Donnerstag, 20. November 2014

Sehr charmant, H&M

Mütter bleibt die 0 demnach verwehrt?! Bin mir sicher, es lag nur an der fehlenden Etage, dass die Abteilung "alte Säcke" nicht ermöglicht wurde. Und dass die Kinder in eurem Geschäft immer älter werden steht zwar außer Frage, aber 170 ist dann doch ein wenig vermessen. Im wahrsten Sinne des Wortes.

Kann losgehen!

Samstag, 15. November 2014

Komfort kommt fort

Die wohl dämlichste Investition in der gesamten Geschichte der Hundheit.


Mittwoch, 12. November 2014

Novembersonne

Wenn man, ohne einen Ton zu sagen, von der Tempelhofer Fleischersfrau so etwas wortlos kredenzt bekommt, scheint man nicht alles grundfalsch gemacht zu haben.


Dienstag, 11. November 2014

Ferienwohnung vs Mietwohnung

Wir spüren es seit längerem, wir wissen um die Folgen für Kiez und Kosten, wir schauen machtlos und paralysiert dem Wabbeln der Immobilienblase zu.
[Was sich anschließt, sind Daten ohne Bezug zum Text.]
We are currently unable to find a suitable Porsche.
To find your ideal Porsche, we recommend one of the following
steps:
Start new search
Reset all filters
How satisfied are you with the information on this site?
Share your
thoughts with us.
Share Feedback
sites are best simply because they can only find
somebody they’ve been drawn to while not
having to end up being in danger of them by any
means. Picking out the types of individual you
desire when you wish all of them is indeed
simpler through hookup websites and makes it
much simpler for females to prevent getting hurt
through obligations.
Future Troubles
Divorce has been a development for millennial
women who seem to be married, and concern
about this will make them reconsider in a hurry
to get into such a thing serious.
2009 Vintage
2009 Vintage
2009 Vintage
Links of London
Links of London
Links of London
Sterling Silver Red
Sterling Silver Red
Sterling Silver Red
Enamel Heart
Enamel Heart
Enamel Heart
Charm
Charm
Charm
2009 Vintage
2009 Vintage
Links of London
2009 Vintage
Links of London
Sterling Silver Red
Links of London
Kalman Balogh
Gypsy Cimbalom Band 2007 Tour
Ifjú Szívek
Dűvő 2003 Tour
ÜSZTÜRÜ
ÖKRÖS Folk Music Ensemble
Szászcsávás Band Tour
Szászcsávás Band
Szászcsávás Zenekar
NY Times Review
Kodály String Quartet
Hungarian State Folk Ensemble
Eigentlich braucht es daher derlei deprimierende Infografiken nicht. Ich bring sie dennoch.

Sonntag, 9. November 2014

Gutburgerliche Küche

Wie kann man das Täteräh des "Was-sind-wir-alle-frei-Geschnatters" am besten begehen? Selbstredend mit einem wirklich guten Burger. Bananen waren ja nie so meins. Doch die in den jeweiligen Hipsterzonen zu exzentrischster Perfektion heranreifende Kunst das Imperialisten-Sandwich in ungeahnte Geschmacksdimensionen emporzuheben, gehört zweifelsohne zu den eher erfreulichen Einheitserfahrungen.
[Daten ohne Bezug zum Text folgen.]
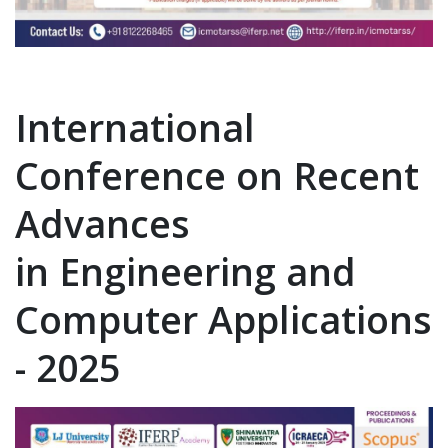
International
Conference on Recent
Advances
in Engineering and
Computer Applications
- 2025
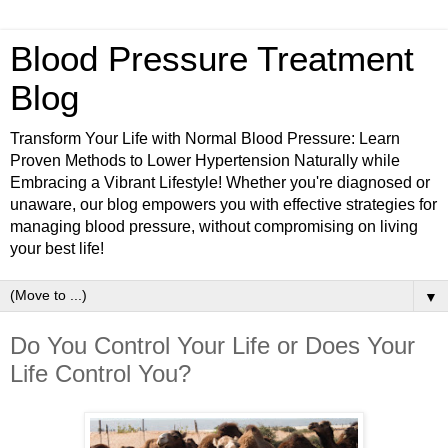
Blood Pressure Treatment
Blog
Transform Your Life with Normal Blood Pressure: Learn
Proven Methods to Lower Hypertension Naturally while
Embracing a Vibrant Lifestyle! Whether you're diagnosed or
unaware, our blog empowers you with effective strategies for
managing blood pressure, without compromising on living
your best life!
▼
Do You Control Your Life or Does Your
Life Control You?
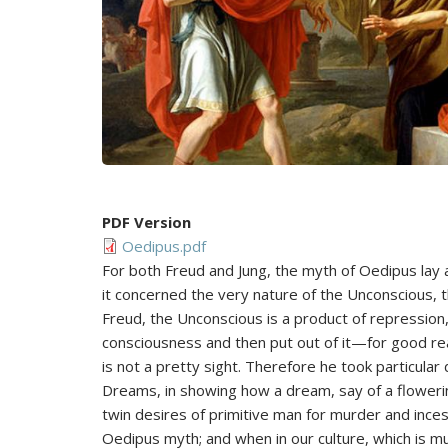
PDF Version
Oedipus.pdf
For both Freud and Jung, the myth of Oedipus lay 
it concerned the very nature of the Unconscious, t
Freud, the Unconscious is a product of repression,
consciousness and then put out of it—for good re
is not a pretty sight. Therefore he took particular 
Dreams, in showing how a dream, say of a flowerin
twin desires of primitive man for murder and incest
Oedipus myth; and when in our culture, which is m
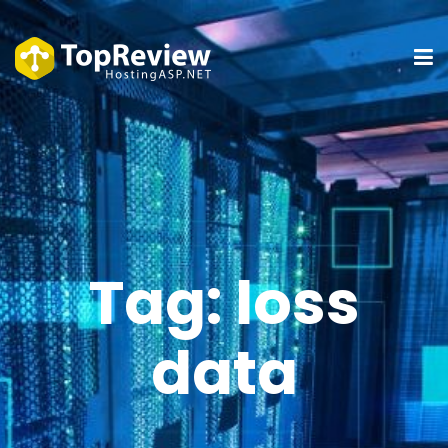
Tag:
loss
data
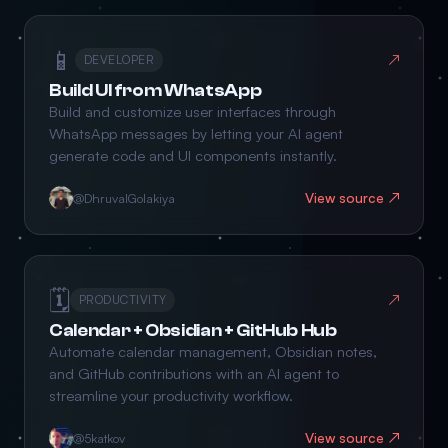
📱
↗
DEVELOPER
Build UI from WhatsApp
Build and customize user interfaces through
WhatsApp messages by letting your AI agent
generate code and UI components instantly.
View source ↗
@DhruvalGolakiya
🗓️
↗
PRODUCTIVITY
Calendar + Obsidian + GitHub Hub
Automate calendar management, Obsidian notes,
and GitHub contributions with an AI agent to
streamline your productivity workflow.
View source ↗
@5katkov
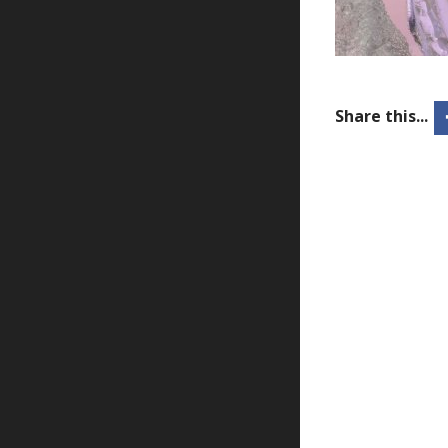
Share this...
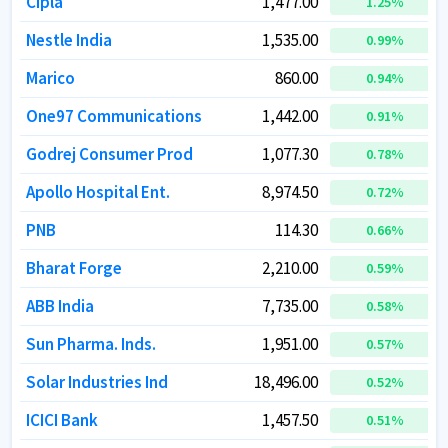
Cipla
Cipla
1,477.00
1,477.00
1.25
1.25
%
%
Nestle India
Nestle India
1,535.00
1,535.00
0.99
0.99
%
%
Marico
Marico
860.00
860.00
0.94
0.94
%
%
One97 Communications
One97 Communications
1,442.00
1,442.00
0.91
0.91
%
%
Godrej Consumer Prod
Godrej Consumer Prod
1,077.30
1,077.30
0.78
0.78
%
%
Apollo Hospital Ent.
Apollo Hospital Ent.
8,974.50
8,974.50
0.72
0.72
%
%
PNB
PNB
114.30
114.30
0.66
0.66
%
%
Bharat Forge
Bharat Forge
2,210.00
2,210.00
0.59
0.59
%
%
ABB India
ABB India
7,735.00
7,735.00
0.58
0.58
%
%
Sun Pharma. Inds.
Sun Pharma. Inds.
1,951.00
1,951.00
0.57
0.57
%
%
Solar Industries Ind
Solar Industries Ind
18,496.00
18,496.00
0.52
0.52
%
%
ICICI Bank
ICICI Bank
1,457.50
1,457.50
0.51
0.51
%
%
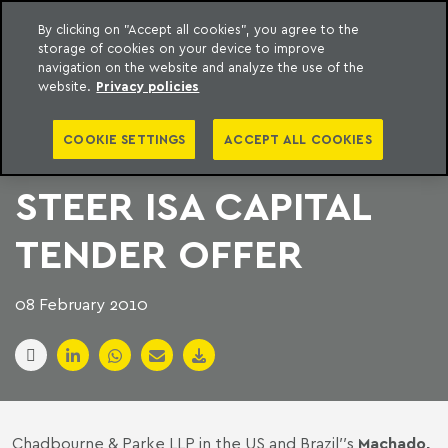
By clicking on "Accept all cookies", you agree to the
storage of cookies on your device to improve
to content
Machado Meyer
navigation on the website and analyze the use of the
website.
Privacy policies
CHADBOURNE AND
COOKIE SETTINGS
ACCEPT ALL COOKIES
MACHADO MEYER
STEER ISA CAPITAL
TENDER OFFER
08 February 2010
Chadbourne & Parke LLP in the US and Brazil′′s
Machado,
Im Vordergrund der Hauptdarsteller des Abends: "Don Carlos" seines Zeichens ein BBQ-Burger mit Käse und "richtig viel" Fleisch. Zärtlich im Hintergrund frohlockend, die Süßkartoffel-Gespielen!
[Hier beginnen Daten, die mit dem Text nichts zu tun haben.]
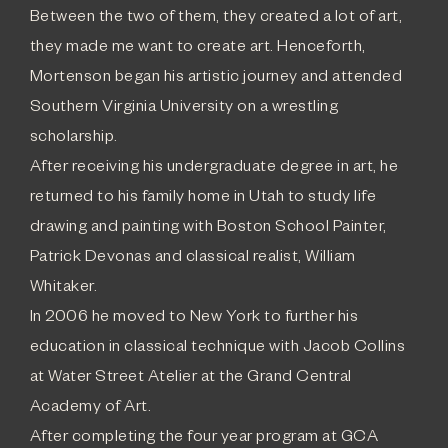
Between the two of them, they created a lot of art,
they made me want to create art. Henceforth,
Mortenson began his artistic journey and attended
Southern Virginia University on a wrestling
scholarship.
After receiving his undergraduate degree in art, he
returned to his family home in Utah to study life
drawing and painting with Boston School Painter,
Patrick Devonas and classical realist, William
Whitaker.
In 2006 he moved to New York to further his
education in classical technique with Jacob Collins
at Water Street Atelier at the Grand Central
Academy of Art.
After completing the four year program at GCA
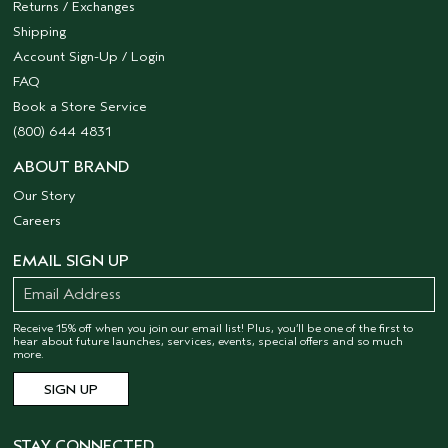
Returns / Exchanges
Shipping
Account Sign-Up / Login
FAQ
Book a Store Service
(800) 644 4831
ABOUT BRAND
Our Story
Careers
EMAIL SIGN UP
Receive 15% off when you join our email list! Plus, you’ll be one of the first to
hear about future launches, services, events, special offers and so much
more.
STAY CONNECTED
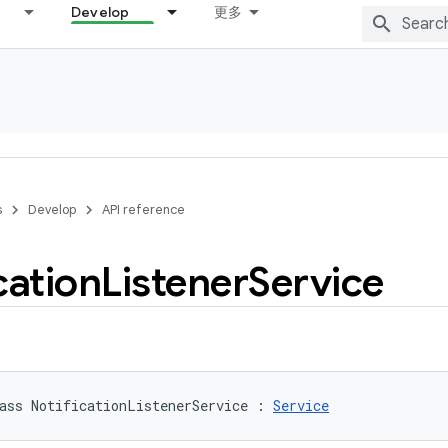
Develop
更多
s
Develop
API reference
cation
Listener
Service
ass 
NotificationListenerService
:
Service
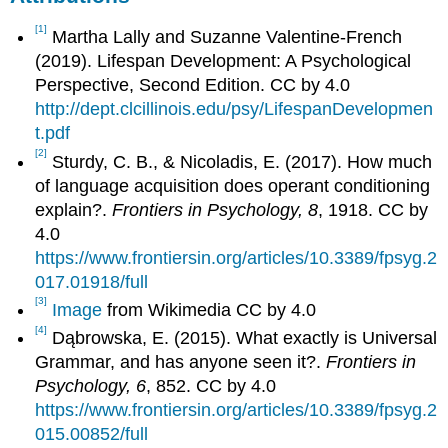
[1]
Martha Lally and Suzanne Valentine-French
(2019). Lifespan Development: A Psychological
Perspective, Second Edition. CC by 4.0
http://dept.clcillinois.edu/psy/LifespanDevelopmen
t.pdf
[2]
Sturdy, C. B., & Nicoladis, E. (2017). How much
of language acquisition does operant conditioning
explain?.
Frontiers in Psychology, 8
, 1918. CC by
4.0
https://www.frontiersin.org/articles/10.3389/fpsyg.2
017.01918/full
[3]
Image
from Wikimedia CC by 4.0
[4]
Dąbrowska, E. (2015). What exactly is Universal
Grammar, and has anyone seen it?.
Frontiers in
Psychology, 6
, 852. CC by 4.0
https://www.frontiersin.org/articles/10.3389/fpsyg.2
015.00852/full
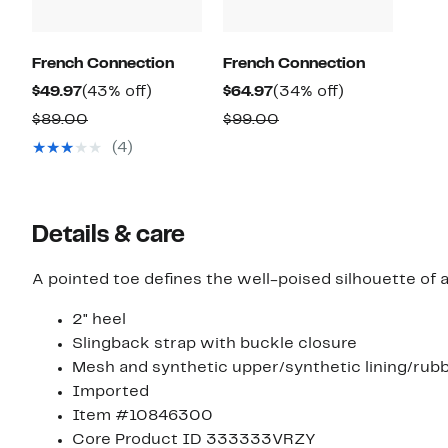
French Connection
French Connection
Current
43%
Current
34%
$49.97
(43% off)
$64.97
(34% off)
Price
off.
Price
off.
Comparable
Comparable
$89.00
$99.00
$49.97
$64.97
value
value
(4)
$89.00
$99.00
Details & care
A pointed toe defines the well-poised silhouette of 
2" heel
Slingback strap with buckle closure
Mesh and synthetic upper/synthetic lining/rubb
Imported
Item #10846300
Core Product ID 333333VRZY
Daher also: Schiller-Burger. Das Original. Neukölln.

Vielfach gelobt waren hier in vorderster Linie die Süßkartoffel-Pommes. Und dies in der Tat zu Recht. Ich bin kein Freund von süßen Gerichten, dementsprechend bin ich mit jeglichen Produkten aus Süßkartoffeln nie wirklich warm geworden. Doch diese krossen, leicht gesalzenen Dinger - wirklich eine nette Idee. Dann zum Hauptdarsteller - Don Carlos. Der BBQ-Burger war ganz ausgezeichnet. Insbesondere das Brot war von einer Festigkeit wie ich es bei vielen Burgern vermisse. Schließlich wird das Brötchen ja auch in angegliederter Bäckerei selbstgemacht. Auch die anderen Burger (die Ziegenkäsevariante wurde aufgrund zuviel Käse bekrittelt) fanden Anerkennung und viel Hurra.

Ich fasse zusammen. Wie eingangs erwähnt, liegt die Messlatte in diesem kulinarischen Genre sehr hoch. Doch mit Schiller-Burger hat sich zweifellos ein neuer Kandidat um die Krone hervorgetan. Es bleibt weiterhin spannend.